From ActinoBase

CM (Complete Medium)


Per litre:

  • 5g K2HPO4
  • 0.5g NaCl
  • 0.5g MgSO4*7H2O
  • 2g Difco Bacto-peptone
  • 1.5g Difco Casaminoacids
  • 50mg each L-histidine, L-proline, L-tryptophan, and L-tyrosine*
  • 5mL Yeast nucleic acid hydrolysate
  • 1mL vitamin solution
  • 25g glucose
  • 10g agar
  • 1L dH2O

Yeast nucleic acid hydrolysate

  1. Boil 2g yeast nucleic acid in 15mL 1N HCl for 10 min.
  2. Boil 2g yeast nucleic acid in 15mL 1N NaOH for 10 min.
  3. Mix the two solutions and adjust to pH6
  4. Filter through filter paper while hot
  5. Make up the volume to 40mL with water
  6. Do not sterilize

Vitamin solution

  • 100mg riboglavine
  • 100mg nicotinamide
  • 10mg p-aminobenzoic acid
  • 50mg pyridoxine HCl
  • 50mg thiamine HCl
  • 20 mg biotin
  • 100mL water


  1. Make up the yeast nucleic acid hydrolysate according to the directions above: do not sterilize. Make up the vitamin solution following the recipe above and sterilize by autoclaving (115˚C, 10 min).
  2. Dissolve all of the ingredients, except the agar and the vitamin solution, but including the glucose, in the distilled water
  3. Adjust the pH to 7.2 with 1N HCl
  4. Add the vitamin solution
  5. Dispense 200ml into flasks each containing 2g agar
  6. Autoclave


  • A non-selective medium useful for genetic crosses (the progeny from such crosses can subsequently be analysed on appropriate selective media such as MM)[1]

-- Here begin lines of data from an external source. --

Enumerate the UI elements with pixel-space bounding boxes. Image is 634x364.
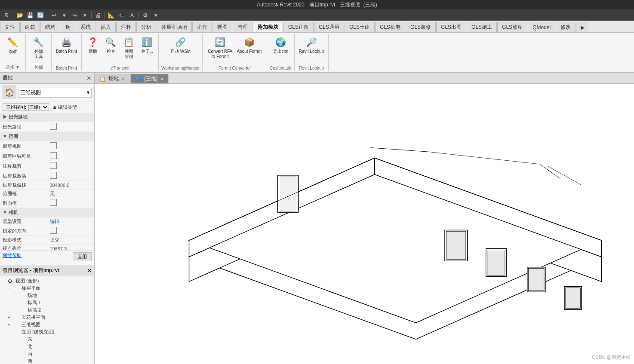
qa-settings-btn[interactable]: ⚙: [141, 10, 150, 20]
view-tab-site[interactable]: 📋 场地 ✕: [95, 74, 129, 83]
qa-save-btn[interactable]: 💾: [25, 10, 35, 20]
tab-modify[interactable]: 修改: [556, 22, 576, 32]
tree-item-ceiling[interactable]: + 天花板平面: [0, 314, 94, 321]
help-button[interactable]: ❓ 帮助: [84, 34, 102, 55]
tab-structure[interactable]: 结构: [40, 22, 60, 32]
prop-value-eye-elev: 19857.3: [47, 245, 95, 251]
about-icon: ℹ️: [140, 35, 154, 49]
edit-type-link[interactable]: 编辑类型: [58, 104, 77, 110]
tree-item-level2[interactable]: 标高 2: [0, 306, 94, 314]
tab-manage[interactable]: 管理: [233, 22, 252, 32]
prop-view-select[interactable]: 三维视图: (三维): [3, 103, 49, 111]
tab-gls-forward[interactable]: GLS正向: [283, 22, 314, 32]
tab-analyze[interactable]: 分析: [136, 22, 156, 32]
batch-print-button[interactable]: 🖨️ Batch Print: [54, 34, 79, 55]
tab-system[interactable]: 系统: [76, 22, 95, 32]
export-clm-button[interactable]: 🌍 导出clm: [271, 34, 290, 55]
tree-item-east[interactable]: 东: [0, 336, 94, 343]
tree-item-site[interactable]: 场地: [0, 292, 94, 299]
section-camera[interactable]: ▼ 相机: [0, 208, 94, 217]
about-formit-button[interactable]: 📦 About FormIt: [235, 34, 263, 55]
revit-logo-btn[interactable]: R: [2, 10, 11, 20]
building-3d-view: [95, 84, 634, 364]
qa-measure-btn[interactable]: 📐: [107, 10, 116, 20]
tree-item-west[interactable]: 西: [0, 358, 94, 364]
view-manage-button[interactable]: 📋 视图管理: [120, 34, 138, 60]
browser-close-btn[interactable]: ✕: [87, 268, 92, 274]
qa-redo-arrow-btn[interactable]: ▾: [80, 10, 89, 20]
tab-view[interactable]: 视图: [212, 22, 232, 32]
prop-value-clip-visible: [47, 151, 95, 161]
section-range[interactable]: ▼ 范围: [0, 132, 94, 141]
qa-print-btn[interactable]: 🖨: [93, 10, 103, 20]
prop-value-section-box: [47, 198, 95, 208]
view-tab-3d-close[interactable]: ✕: [160, 76, 164, 81]
view-tab-site-label: 场地: [108, 75, 119, 83]
tab-annotate[interactable]: 注释: [116, 22, 136, 32]
tree-item-south[interactable]: 南: [0, 350, 94, 358]
prop-type-dropdown[interactable]: 三维视图 ▾: [18, 88, 92, 98]
tab-insert[interactable]: 插入: [96, 22, 116, 32]
tree-item-level1[interactable]: 标高 1: [0, 299, 94, 306]
properties-close-btn[interactable]: ✕: [86, 75, 92, 82]
prop-label-projection: 投影模式: [0, 236, 47, 245]
about-button[interactable]: ℹ️ 关于...: [138, 34, 156, 55]
checkbox-sunpath[interactable]: [50, 123, 57, 130]
prop-type-icon: 🏠: [3, 86, 16, 99]
checkbox-lock-dir[interactable]: [50, 227, 57, 234]
viewport-3d[interactable]: CSDN @南楚巫妖: [95, 84, 634, 364]
tree-item-3d[interactable]: + 三维视图: [0, 321, 94, 328]
checkbox-annot-clip[interactable]: [50, 162, 57, 169]
convert-rfa-button[interactable]: 🔄 Convert RFAto FormIt: [206, 34, 234, 60]
checkbox-section-box[interactable]: [50, 199, 57, 206]
tab-file[interactable]: 文件: [0, 22, 20, 32]
prop-value-render[interactable]: 编辑...: [47, 217, 95, 226]
browser-tree: − ⊙ 视图 (全部) − 楼层平面 场地 标高 1: [0, 276, 94, 364]
tab-gls-mep[interactable]: GLS机电: [375, 22, 405, 32]
prop-value-sunpath: [47, 122, 95, 132]
tab-gls-general[interactable]: GLS通用: [314, 22, 344, 32]
tab-addins[interactable]: 附加模块: [253, 22, 283, 32]
tab-expand[interactable]: ▶: [576, 22, 589, 32]
tab-gls-civil[interactable]: GLS土建: [345, 22, 375, 32]
apply-button[interactable]: 应用: [73, 252, 92, 261]
checkbox-clip-view[interactable]: [50, 142, 57, 149]
about-label: 关于...: [141, 49, 153, 54]
ribbon-content: ✏️ 修改 选择 ▼ 🔧 外部工具 外部 🖨️ Batch Print: [0, 33, 634, 72]
check-button[interactable]: 🔍 检查: [102, 34, 120, 55]
tab-collaborate[interactable]: 协作: [192, 22, 212, 32]
tree-item-north[interactable]: 北: [0, 343, 94, 350]
qa-undo-btn[interactable]: ↩: [49, 10, 58, 20]
qa-redo-btn[interactable]: ↪: [70, 10, 79, 20]
svg-rect-10: [446, 231, 466, 259]
wsm-button[interactable]: 🔗 启动 WSM: [169, 34, 192, 55]
checkbox-clip-visible[interactable]: [50, 152, 57, 159]
view-manage-icon: 📋: [122, 35, 136, 49]
tree-item-elevations[interactable]: − 立面 (建筑立面): [0, 328, 94, 336]
view-tab-3d[interactable]: 🔷 {三维} ✕: [130, 74, 169, 83]
ribbon: 文件 建筑 结构 钢 系统 插入 注释 分析 体量和场地 协作 视图 管理 附加…: [0, 21, 634, 73]
checkbox-far-clip[interactable]: [50, 172, 57, 179]
qa-open-btn[interactable]: 📂: [15, 10, 25, 20]
tab-gls-curtain[interactable]: GLS族库: [497, 22, 527, 32]
qa-text-btn[interactable]: A: [127, 10, 137, 20]
tab-steel[interactable]: 钢: [61, 22, 75, 32]
view-tab-site-close[interactable]: ✕: [121, 76, 125, 81]
qa-undo-arrow-btn[interactable]: ▾: [59, 10, 69, 20]
tab-gls-construction[interactable]: GLS施工: [467, 22, 497, 32]
qa-dropdown-btn[interactable]: ▾: [151, 10, 160, 20]
external-tools-button[interactable]: 🔧 外部工具: [30, 34, 47, 60]
qa-tag-btn[interactable]: 🏷: [117, 10, 126, 20]
properties-help-link[interactable]: 属性帮助: [3, 252, 22, 261]
tab-build[interactable]: 建筑: [20, 22, 40, 32]
tab-mass[interactable]: 体量和场地: [157, 22, 192, 32]
qa-sync-btn[interactable]: 🔄: [36, 10, 45, 20]
tab-gls-drawing[interactable]: GLS出图: [436, 22, 466, 32]
modify-button[interactable]: ✏️ 修改: [4, 34, 22, 55]
section-sunpath[interactable]: ▶ 日光路径: [0, 113, 94, 122]
tab-gls-decoration[interactable]: GLS装修: [406, 22, 436, 32]
tree-item-views[interactable]: − ⊙ 视图 (全部): [0, 277, 94, 284]
tree-item-floor-plans[interactable]: − 楼层平面: [0, 284, 94, 292]
tab-qmodel[interactable]: QModel: [528, 22, 555, 32]
revit-lookup-button[interactable]: 🔎 Revit Lookup: [297, 34, 326, 55]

*The histidine, proline, tryptophan, and tyrosine should be added for the relevant auxotrophic mutants; if not working with auxotrophs, any/all of these amino acids can be omitted.


[1] Hopwood DA. Genetic analysis and genome structure in Streptomyces coelicolor. Bacteriol Rev. 1967;31(4):373–403.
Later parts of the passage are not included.